Decided On November 16, 1951
A.NATESA ASARI Appellant
V/S
STATE OF MADRAS Respondents

JUDGEMENT

(1.) We have already held that the acquisitions are for a public purpose and that therefore they are not open to objection under Article 31(2) of the Constitution. It is now argued Before us that the acquisitions are in contravention of the provisions of the Land Acquisition Act (I of 1894) and that therefore they are invalid. Two objections have been put forward on this score. One is that the petitioners had no opportunity to prefer objections under Section 5-A of the Act. To understand the contention of the learned counsel for the petitioners, it is necessary to set out in brief the scheme of the Act. Under Section 4 a preliminary notification is made for the acquisition of the property for any public purpose. Under Section 5-A objections are heard and then the final order is passed under Section 6. Thereafter notice to all the persons is given under Section 9 and after enquiry is held, an awards passed under Section 16. On the making of an award under Section 16, the property vests absolutely in the Government. There are two exceptions to this procedure provided in Section 17. We are concerned only with one of them Section 17(1). That provides that in cases of urgency, the Collector may even before the making of an award, take possession of the property within 15 days of the publication of the notice mentioned in Section 9. Tne contention of the learned counsel for the petitioners is that the power under Section 17(1) could be invoked only after the stage has been reached when notices are issued under Section 9 which must itself be only after hearing objections under Section 5-A. So far, we agree.

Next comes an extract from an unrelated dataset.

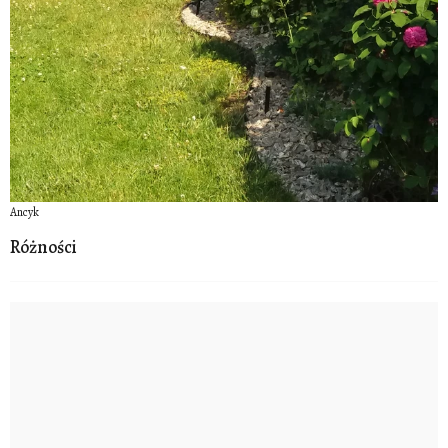
Ancyk
Różności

(2.) It is necessary now to refer to Section 17(4) which is the relevant provision. It runs as follows:

(3.) But Mr. Rajah Aiyar relies on the fact that Section 17(4) refers to the provisions of Sub-section (1) & argues that by implication it must be taken that the powers under Section 17(4) could be exercised only after objections are heard under Section 5-A and notices are issued under Section 9. This argument is against the express language of Sub-section (4) which clearly enacts that the provisions of Section 5-A shall not apply in case of orders under that sub-section. To adopt the construction contended for by Mr. Rajah Aiyar will be to render Sub-section (4) wholly nugatory. What all is required under Section 17(4) is that the Government must be satisfied that there is such urgency as is contemplated by Section 17(1). If they are so satisfied, they are entitled to pass an order under Section 17(4) suspending the application of Section 5-A and that is what has been done in this case. Mr. Rajah Aiyar also suggested that there was no such urgency as would justify involving the powers under Section 17(1) and that there was no inquiry about any such urgency. We are of opinion that whether an urgency exists or not is a matter solely for the determination of the Government and it is not a matter for judicial review. This objection is accordingly overruled.